We arrived at St. Albans to find that we were so early the shops hadn’t opened yet. I thought this would never ever happen to me, and took it as a sign that I’m getting old. We headed to Pret, where I eased myself in to eating like a normal human being again with a green smoothie.
After successfully killing the required amount of time, we headed to Marks & Spencers. A few steps into the shop I began to feel a bit strange. And then it all happened really fast. I needed the toilet so suddenly and so urgently that I thought I might just soil myself on the shop floor. Thank the lord for the M&S cafe and adjacent toilet facilities. I informed Jo where I was going with panic-stricken wide eyes and sprinted up the escalators.

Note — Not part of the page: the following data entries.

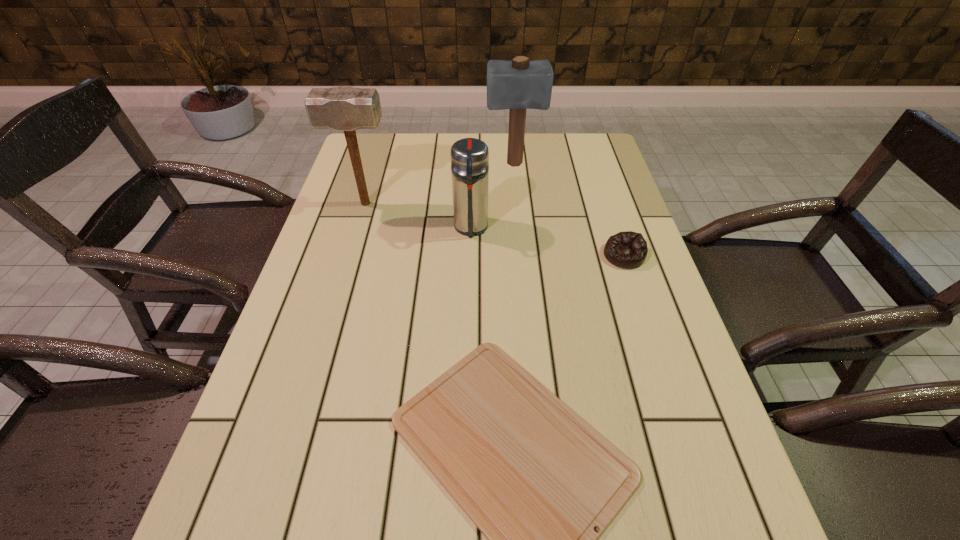 You are a GUI agent. You are given a task and a screenshot of the screen. Output one action in this format:
    pyautogui.click(x=<x>, y=<y>)
    Task: Click on the farthest object
    This screenshot has width=960, height=540.
    Given the screenshot: What is the action you would take?
    pyautogui.click(x=520, y=84)

Locate an element on the screen. This screenshot has width=960, height=540. the right mallet is located at coordinates (520, 84).

Locate an element on the screen. the fourth nearest object is located at coordinates (344, 108).

This screenshot has height=540, width=960. In order to click on the nearer mallet in this screenshot , I will do `click(344, 108)`.

I want to click on thermos bottle, so click(x=469, y=157).

Locate an element on the screen. beanbag is located at coordinates (628, 249).

At what (x,y) coordinates should I click in order to perform the action: click on the rightmost object. Please return your answer as a coordinate pair (x, y). Looking at the image, I should click on (628, 249).

Locate an element on the screen. vacant space located on the right of the right mallet is located at coordinates (605, 164).

Locate an element on the screen. free space located 0.270m on the striking face of the second farthest object is located at coordinates pos(490,204).

I want to click on vacant region located with a handle on the side of the third tallest object, so click(x=469, y=312). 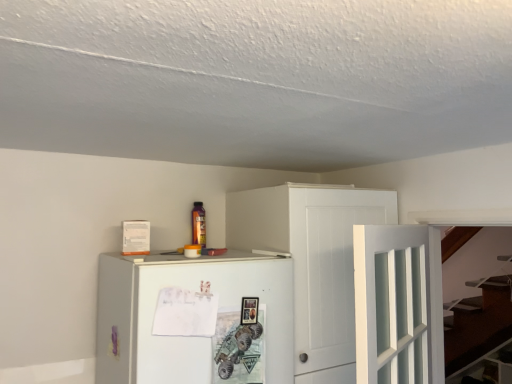 Question: Does white wood cabinet at upper center turn towards white glass door at center-right?

Choices:
 (A) no
 (B) yes

Answer: (B)

Question: Can you confirm if white wood cabinet at upper center is wider than white glass door at center-right?

Choices:
 (A) yes
 (B) no

Answer: (A)

Question: Considering the relative positions of white wood cabinet at upper center and white glass door at center-right in the image provided, is white wood cabinet at upper center to the left of white glass door at center-right from the viewer's perspective?

Choices:
 (A) no
 (B) yes

Answer: (B)

Question: Is white wood cabinet at upper center turned away from white glass door at center-right?

Choices:
 (A) yes
 (B) no

Answer: (A)

Question: From the image's perspective, is white wood cabinet at upper center under white glass door at center-right?

Choices:
 (A) no
 (B) yes

Answer: (B)

Question: From a real-world perspective, does white wood cabinet at upper center stand above white glass door at center-right?

Choices:
 (A) no
 (B) yes

Answer: (A)

Question: Could white wood cabinet at upper center be considered to be inside white matte refrigerator at center?

Choices:
 (A) no
 (B) yes

Answer: (A)

Question: Is white matte refrigerator at center smaller than white wood cabinet at upper center?

Choices:
 (A) yes
 (B) no

Answer: (A)

Question: Does white matte refrigerator at center come behind white wood cabinet at upper center?

Choices:
 (A) no
 (B) yes

Answer: (A)

Question: Can you confirm if white matte refrigerator at center is thinner than white wood cabinet at upper center?

Choices:
 (A) yes
 (B) no

Answer: (B)

Question: Is white matte refrigerator at center aimed at white wood cabinet at upper center?

Choices:
 (A) yes
 (B) no

Answer: (B)

Question: Does white matte refrigerator at center have a greater height compared to white wood cabinet at upper center?

Choices:
 (A) yes
 (B) no

Answer: (B)

Question: Is white wood cabinet at upper center completely or partially inside white glass door at center-right?

Choices:
 (A) yes
 (B) no

Answer: (B) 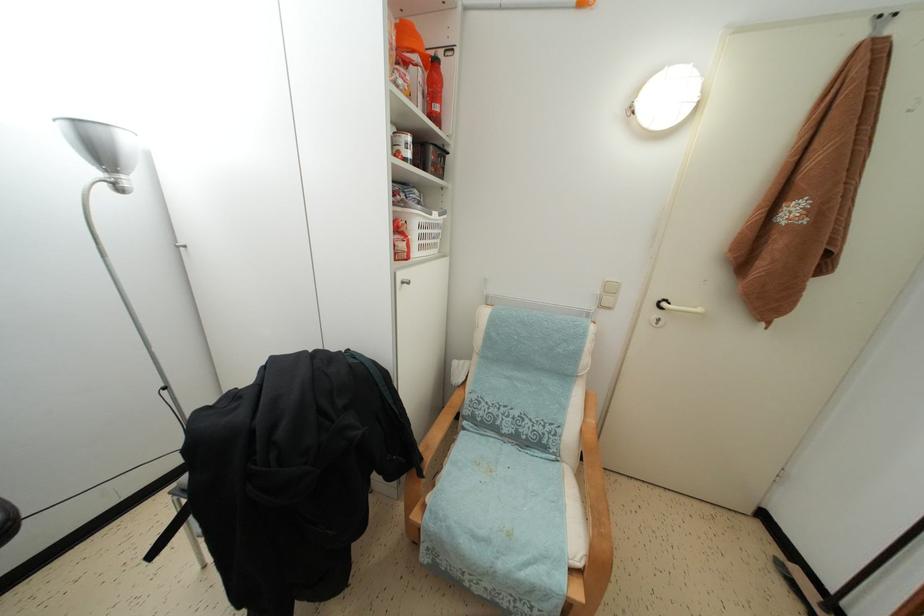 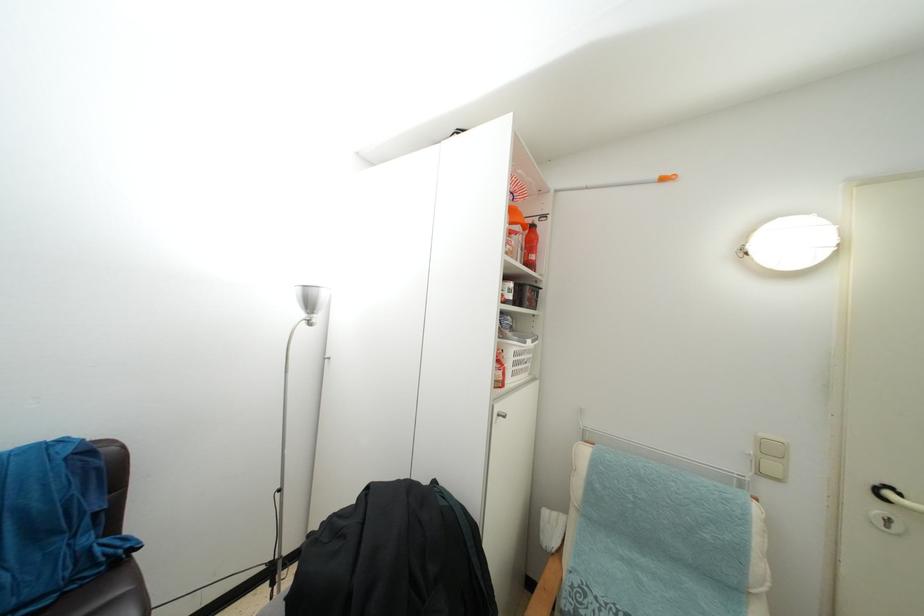 The point at [612,306] is marked in the first image. Where is the corresponding point in the second image?

(775, 472) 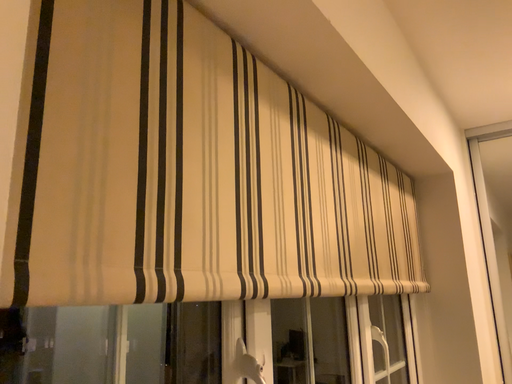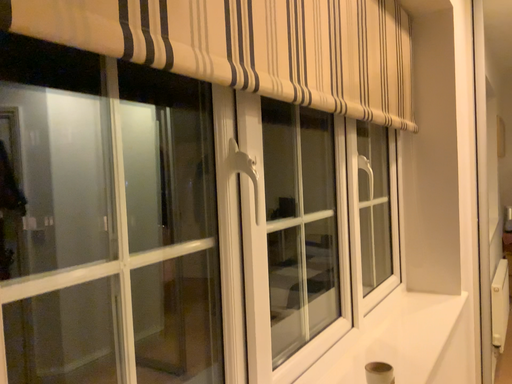 Question: How did the camera likely rotate when shooting the video?

Choices:
 (A) rotated downward
 (B) rotated upward

Answer: (A) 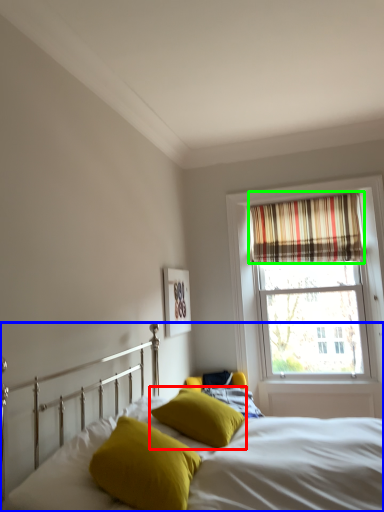 Question: Which object is positioned farthest from pillow (highlighted by a red box)? Select from bed (highlighted by a blue box) and curtain (highlighted by a green box).

Choices:
 (A) bed
 (B) curtain

Answer: (B) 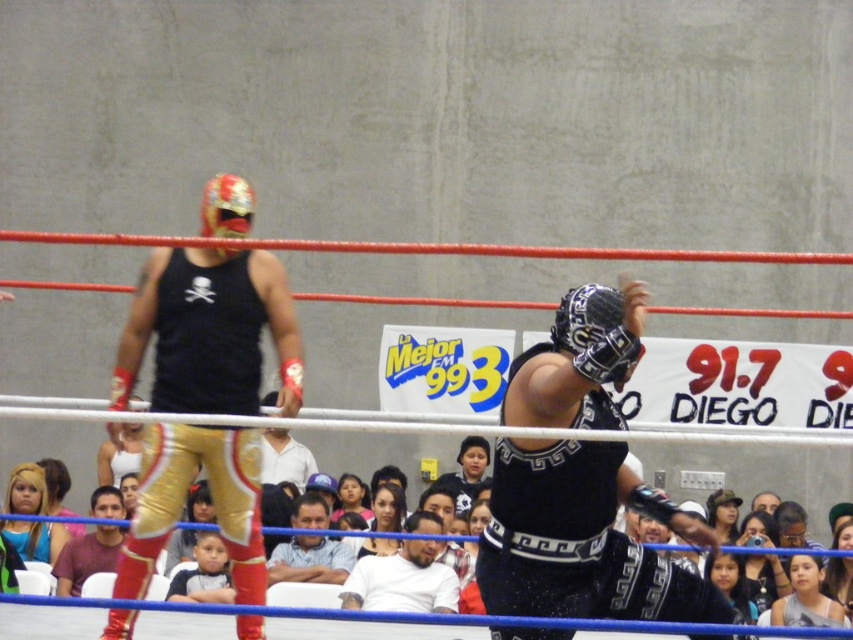 You are a photographer standing at the edge of the wrestling ring. You want to take a closeup photo of both the black satin mask at center and the white matte shirt at center. Given that your camera has a maximum focus range of 15 meters, will you be able to capture both subjects clearly in the same photo?

The black satin mask at center is 15.14 meters away from the white matte shirt at center. Since the distance between them exceeds the camera maximum focus range of 15 meters, you won not be able to capture both subjects clearly in the same photo.

You are a photographer in the front row of the wrestling match. You notice the black satin mask at center and the white matte shirt at center. Which object is positioned higher in the image?

The black satin mask at center is located above the white matte shirt at center, so it is positioned higher in the image.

Now, I am not Gillian McKeith. I don’t care how much your poo says about you, it is made for flushing, not examining. However, on this occasion, I made an exception. And I could just about make out a few little green stones. Not as many as I was expecting, but at least it was something.
I headed back down and joined Jo again. And then we shopped for a couple of hours with no drama. The rest of the day went on as normal, and I tried not to be disappointed that I’d gone to all that effort for a measly few stones. Seriously, thinking back to the horror show of olive oil and grapefruit makes me so angry. Plus I starved myself for half a day. And got next to nothing to show for it.
Then again, our bodies are designed to naturally detox themselves, so you could argue that mine is doing a pretty good job. I’ve put my body through it’s paces over the years, and although it’s given me increasingly dreadful hangovers in return, I guess it ultimately has my back. Maybe I should just stop fucking around with it.